Amerika'nın sadece 200 senelik bir mazisi olduğu, bir kültürü olmadığı için devlet sanatçılara "Biz size her türlü imkânı sağlayacağız. Bütün boya fabrikalarını, malzemelerini biz vereceğiz. Ne yaparsanız yapın biz sanatlaştıracağız" dedi. Bir propaganda olarak sanatı geliştirdiler. Sonra Andy Warhol diye bir sanatçı Coca-Cola şişesini koydu, sanat eseri oldu. Kadını kemana benzetti, sanat eseri oldu. Amerikan bayrağını yaptı, sanat eseri oldu. Amerikalı pop sanatçısı geldi, Uludağ'da karın üzerine pigment döktü. Çekti fotoğraflarını, gitti Amerikan müzesine sattı işte. Veyahut birisi Nevada Çölü'nde iki paralel çizgi çizdi, o sanat oluyor. Yani kendileri bir kültür oluşturdular aslında.


Aslında tıpkı Amerika'daki akımlar gibi her dönem başka bir estetik anlayışı popüler hale geliyor ve dünyada çığ gibi büyüyerek insanların gündelik hayatına tesir ediyor. Moda olan bu estetik algıların bir anlamı, bir kalıcılığı var mı?
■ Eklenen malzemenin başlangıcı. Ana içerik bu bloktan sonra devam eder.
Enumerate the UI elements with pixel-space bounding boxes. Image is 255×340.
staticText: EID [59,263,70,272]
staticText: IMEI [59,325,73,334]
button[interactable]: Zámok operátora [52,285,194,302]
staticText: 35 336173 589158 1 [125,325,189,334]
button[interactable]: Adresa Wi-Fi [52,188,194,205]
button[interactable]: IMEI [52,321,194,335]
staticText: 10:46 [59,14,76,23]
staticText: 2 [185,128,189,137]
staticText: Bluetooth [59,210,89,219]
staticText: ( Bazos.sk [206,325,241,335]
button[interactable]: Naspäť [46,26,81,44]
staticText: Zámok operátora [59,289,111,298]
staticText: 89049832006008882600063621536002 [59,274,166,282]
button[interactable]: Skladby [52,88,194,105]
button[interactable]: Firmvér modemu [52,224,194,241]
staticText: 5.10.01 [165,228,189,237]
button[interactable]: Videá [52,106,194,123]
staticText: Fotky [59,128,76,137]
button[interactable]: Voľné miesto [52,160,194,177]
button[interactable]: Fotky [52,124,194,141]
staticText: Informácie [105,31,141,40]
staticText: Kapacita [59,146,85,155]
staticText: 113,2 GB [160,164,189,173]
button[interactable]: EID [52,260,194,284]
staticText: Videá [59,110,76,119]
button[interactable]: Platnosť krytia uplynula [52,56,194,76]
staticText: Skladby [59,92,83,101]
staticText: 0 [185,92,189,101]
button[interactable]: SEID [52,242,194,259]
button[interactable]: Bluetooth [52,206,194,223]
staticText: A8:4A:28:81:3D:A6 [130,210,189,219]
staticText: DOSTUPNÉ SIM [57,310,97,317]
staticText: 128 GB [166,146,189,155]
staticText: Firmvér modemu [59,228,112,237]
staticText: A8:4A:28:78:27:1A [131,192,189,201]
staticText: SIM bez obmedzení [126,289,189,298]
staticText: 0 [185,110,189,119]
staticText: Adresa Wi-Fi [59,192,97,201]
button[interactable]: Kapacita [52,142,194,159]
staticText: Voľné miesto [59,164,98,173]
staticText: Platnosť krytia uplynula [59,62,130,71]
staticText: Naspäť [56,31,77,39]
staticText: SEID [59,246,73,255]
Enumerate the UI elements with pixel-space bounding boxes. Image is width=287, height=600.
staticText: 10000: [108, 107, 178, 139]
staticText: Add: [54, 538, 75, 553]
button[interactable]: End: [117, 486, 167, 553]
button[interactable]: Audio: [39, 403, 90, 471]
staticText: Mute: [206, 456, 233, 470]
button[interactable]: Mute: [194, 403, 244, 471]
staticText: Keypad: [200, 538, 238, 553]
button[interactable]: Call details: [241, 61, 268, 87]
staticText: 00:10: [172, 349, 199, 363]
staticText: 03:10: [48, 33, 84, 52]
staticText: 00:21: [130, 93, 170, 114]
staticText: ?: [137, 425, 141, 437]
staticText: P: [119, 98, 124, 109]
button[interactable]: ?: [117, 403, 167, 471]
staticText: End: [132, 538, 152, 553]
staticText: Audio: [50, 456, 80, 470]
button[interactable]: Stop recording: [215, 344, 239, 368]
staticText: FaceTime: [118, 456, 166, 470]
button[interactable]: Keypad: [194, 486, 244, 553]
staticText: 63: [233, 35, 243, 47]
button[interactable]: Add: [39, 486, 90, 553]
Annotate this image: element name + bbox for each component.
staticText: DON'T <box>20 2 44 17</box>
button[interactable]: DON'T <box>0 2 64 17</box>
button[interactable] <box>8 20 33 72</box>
Estetik, kısa vadeli bir moda değildir. Estetik asırlara vurgu yapar, birkaç çağ boyunca devam eder. Moda geçici olandır, kısa vadelidir. Bugün beyaz ayakkabı moda olur. Gelecek sene başka bir şey. Moda bunu satmak için yapar ve global olarak dünyadaki bütün insanlar tarafından benimsenir. Mesela bizim yemek kültürümüzü bile etkilemiş. Bak mesela McDonalds'ın, Starbucks'ın bizim kültürümüzde ne işi var? Bu yüzden moda olanlar estetik sayılmaz. Mesela bizim Anadolu kilimlerimizin bir estetiği var. Dünyaca kabul edilmiş. Kimse bunu reddedemez. Anadolu'nun beslendiği bu estetik asırlara dayanıyor, kültürel birikime dayanıyor ve kimliğimizi, kültürümüzü yansıtıyor. İşte böylece estetik ortaya çıkıyor. Sonrasında da bu estetikle kültürümüz dünyaya tanıtılıyor. Yani bir
estetik öyle kolay bir şey değil.

Eğer estetik bu kadar önemliyse nasıl geliştirmeliyiz peki?
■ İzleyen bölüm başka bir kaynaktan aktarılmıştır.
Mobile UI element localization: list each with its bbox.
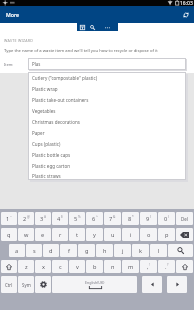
button[interactable]: Search xyxy=(168,244,193,257)
button[interactable]: 2 xyxy=(18,212,34,225)
staticText: y xyxy=(93,231,96,239)
staticText: ~ xyxy=(10,215,12,219)
staticText: Sym xyxy=(22,282,31,288)
staticText: f xyxy=(68,247,70,255)
button[interactable]: Cutlery ("compostable" plastic) xyxy=(28,72,186,83)
staticText: ! xyxy=(149,263,150,267)
button[interactable]: r xyxy=(52,228,68,241)
button[interactable]: k xyxy=(132,244,149,257)
button[interactable]: Plastic wrap xyxy=(28,83,186,94)
button[interactable]: o xyxy=(140,228,157,241)
staticText: l xyxy=(158,247,160,255)
staticText: w xyxy=(24,231,29,239)
button[interactable]: Shift xyxy=(1,260,17,273)
staticText: d xyxy=(49,247,53,255)
button[interactable]: Cups (plastic) xyxy=(28,138,186,149)
staticText: , xyxy=(147,263,149,271)
staticText: b xyxy=(93,263,97,271)
button[interactable]: y xyxy=(86,228,103,241)
staticText: Vegetables xyxy=(32,108,56,114)
button[interactable]: Input settings xyxy=(35,276,51,293)
button[interactable]: d xyxy=(43,244,59,257)
staticText: More xyxy=(6,11,19,18)
button[interactable]: z xyxy=(18,260,34,273)
button[interactable]: Sym xyxy=(18,276,34,293)
button[interactable]: Plastic straws xyxy=(28,171,186,180)
button[interactable]: q xyxy=(1,228,17,241)
staticText: 2 xyxy=(23,215,27,223)
button[interactable]: x xyxy=(35,260,51,273)
staticText: 9 xyxy=(146,215,150,223)
staticText: 0 xyxy=(164,215,168,223)
staticText: ? xyxy=(167,263,169,267)
staticText: 1 xyxy=(6,215,10,223)
button[interactable]: v xyxy=(69,260,85,273)
button[interactable]: f xyxy=(60,244,77,257)
button[interactable]: 0 xyxy=(158,212,175,225)
button[interactable]: u xyxy=(104,228,121,241)
button[interactable]: 9 xyxy=(140,212,157,225)
button[interactable]: English(UK) xyxy=(52,276,137,293)
button[interactable]: i xyxy=(122,228,139,241)
staticText: Ctrl xyxy=(5,282,13,288)
button[interactable]: Backspace xyxy=(176,228,193,241)
button[interactable]: Search xyxy=(88,23,96,31)
button[interactable]: Paper xyxy=(28,127,186,138)
button[interactable]: 4 xyxy=(52,212,68,225)
button[interactable]: 1 xyxy=(1,212,17,225)
staticText: Del xyxy=(181,216,188,222)
staticText: Christmas decorations xyxy=(32,119,80,125)
staticText: v xyxy=(76,263,79,271)
button[interactable]: Vegetables xyxy=(28,105,186,116)
staticText: c xyxy=(59,263,62,271)
staticText: 4 xyxy=(57,215,61,223)
staticText: Plastic egg carton xyxy=(32,163,70,169)
staticText: h xyxy=(103,247,107,255)
button[interactable]: , xyxy=(140,260,157,273)
button[interactable]: c xyxy=(52,260,68,273)
staticText: Plastic bottle caps xyxy=(32,152,71,158)
staticText: ( xyxy=(150,215,151,219)
button[interactable]: 6 xyxy=(86,212,103,225)
staticText: & xyxy=(113,215,116,219)
button[interactable]: Plastic take-out containers xyxy=(28,94,186,105)
button[interactable]: 5 xyxy=(69,212,85,225)
button[interactable]: . xyxy=(158,260,175,273)
staticText: k xyxy=(139,247,142,255)
button[interactable]: a xyxy=(9,244,25,257)
button[interactable]: More options xyxy=(103,23,111,31)
staticText: * xyxy=(132,215,134,219)
button[interactable]: Plastic bottle caps xyxy=(28,149,186,160)
button[interactable]: n xyxy=(104,260,121,273)
button[interactable]: l xyxy=(150,244,167,257)
button[interactable]: p xyxy=(158,228,175,241)
button[interactable]: Move right xyxy=(167,276,187,293)
button[interactable]: 7 xyxy=(104,212,121,225)
button[interactable]: s xyxy=(26,244,42,257)
button[interactable]: 3 xyxy=(35,212,51,225)
staticText: % xyxy=(78,215,81,219)
staticText: m xyxy=(128,263,134,271)
staticText: i xyxy=(130,231,132,239)
button[interactable]: h xyxy=(96,244,113,257)
button[interactable]: Ctrl xyxy=(1,276,17,293)
staticText: 16:03 xyxy=(180,0,193,6)
button[interactable]: j xyxy=(114,244,131,257)
button[interactable]: Plas xyxy=(28,58,186,70)
button[interactable]: m xyxy=(122,260,139,273)
button[interactable]: g xyxy=(78,244,95,257)
button[interactable]: t xyxy=(69,228,85,241)
button[interactable]: Refresh xyxy=(180,9,191,20)
button[interactable]: 8 xyxy=(122,212,139,225)
button[interactable]: Christmas decorations xyxy=(28,116,186,127)
button[interactable]: b xyxy=(86,260,103,273)
button[interactable]: Plastic egg carton xyxy=(28,160,186,171)
button[interactable]: Del xyxy=(176,212,193,225)
staticText: e xyxy=(41,231,45,239)
staticText: j xyxy=(122,247,124,255)
button[interactable]: Grid view xyxy=(78,23,86,31)
button[interactable]: w xyxy=(18,228,34,241)
button[interactable]: e xyxy=(35,228,51,241)
button[interactable]: Shift xyxy=(176,260,193,273)
button[interactable]: Move left xyxy=(142,276,162,293)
Estetik dediğimizde akla sadece bir eser gelmemeli. Önce kendi kültürüne yönelirsin, kendi kültüründen beslenirsin. İslami bir yaşayışın içine girip Müslüman gözüyle bakarsın her şeye. Bir Müslüman olarak ne düşünmüşsün, ne yapmışsın, bu önemli. Yani illa dini bir resim yap demiyorum. Bizim tarihsel birikimimizle, kültürel birikimimizle bir yoğurarak İslam'a ters düşmeyecek bir kültür ortaya koymak, bir estetik ortaya koymak önemli. Estetik yeni bir tarz ortaya koymak demektir. En başta söyledim, güzellik anlayışı demektir estetik. Bugün bizim güzellik anlayışımız yok. Batı'nın karar vermesine bağlı. Batı neye karar verirse onu beğenmek zorundayız. Batı kültürü, hegemonyası altında can çekiştirirken sana nefes aldırmaz. Bu yüzden estetiğimizi kurabilmek için kendi inancımızla, kendi kültürümüzle beslenmiş ürünlerin ortaya çıkması lazım.
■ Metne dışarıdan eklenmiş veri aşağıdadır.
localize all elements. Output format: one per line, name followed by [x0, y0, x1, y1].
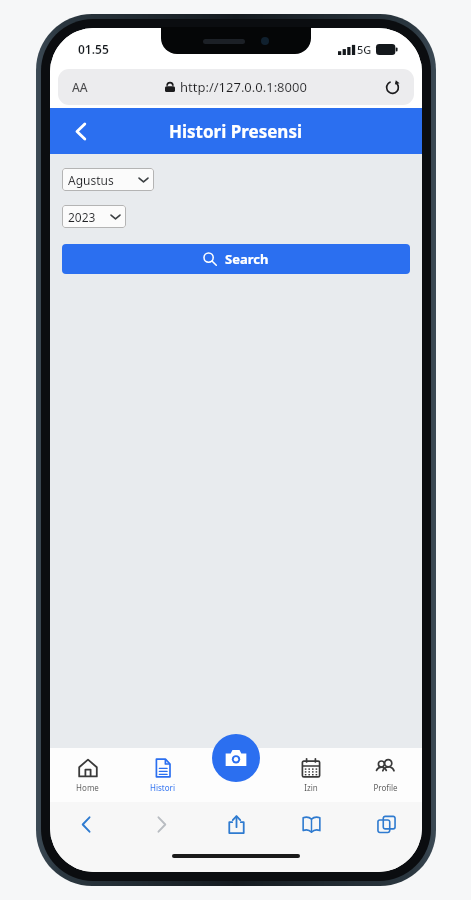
button[interactable]: Forward	[143, 806, 179, 842]
staticText: Search	[225, 250, 269, 268]
button[interactable]: Izin	[274, 748, 348, 802]
button[interactable]: Reload	[385, 80, 400, 95]
button[interactable]: Profile	[348, 748, 422, 802]
button[interactable]: Camera	[212, 734, 260, 782]
staticText: 2023	[68, 209, 111, 225]
staticText: 5G	[357, 42, 372, 57]
button[interactable]: Home	[50, 748, 125, 802]
staticText: Agustus	[68, 172, 139, 188]
staticText: Histori	[150, 782, 175, 793]
staticText: Histori Presensi	[169, 120, 303, 143]
button[interactable]: Share	[218, 806, 254, 842]
staticText: http://127.0.0.1:8000	[180, 78, 307, 96]
button[interactable]: AA	[58, 69, 414, 105]
button[interactable]: Bookmarks	[293, 806, 329, 842]
staticText: Profile	[373, 782, 398, 793]
staticText: AA	[72, 79, 88, 95]
button[interactable]: Tabs	[368, 806, 404, 842]
button[interactable]: Histori	[125, 748, 200, 802]
staticText: Home	[76, 782, 99, 793]
button[interactable]: Back	[68, 806, 104, 842]
staticText: 01.55	[78, 41, 109, 57]
staticText: Izin	[304, 782, 318, 793]
button[interactable]: Back	[64, 114, 98, 148]
button[interactable]: Agustus	[62, 168, 154, 191]
button[interactable]: 2023	[62, 205, 126, 228]
button[interactable]: Search	[62, 244, 410, 274]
Bir insanın ancak kendi inancının, tarihinin, kültürel birikiminin farkında olması gerek bunu yapabilmesi için. Kendi tarihinden kopuk bir şekilde estetik ortaya çıkmaz. Geçmişimiz bizim kişiliğimizi ortaya koyan şeydir. Geçmişimize sahip çıkamazsak, o geçmişi basamak yapamazsak geleceğe gidemeyiz. En başta bunu sanatkârların ortaya koyması lazım. Şimdi bir sanatkar toplumsal olaylarda, milli davalarda önde olmak zorunda. Sanatkâr öncü olmak durumunda. Bu yüzden onlara da bir misyon düşüyor. Kendi coğrafyasının sanatkârı olmak demek, kendi kültüründen beslenebilmek,
kendi kültüründen çıkış yapabilmek demek. Ben son yaptığım çalışmalarda mezar taşlarından, Anadolu başlıklarından başladım, 50-52 tablo yaptım. Yüzleri niye kapattım? Hani mezar taşlarında yüzler kapanmış ya, putperestliğe düşmemek için. Bu anlayışla, bu felsefeyle yola çıktım.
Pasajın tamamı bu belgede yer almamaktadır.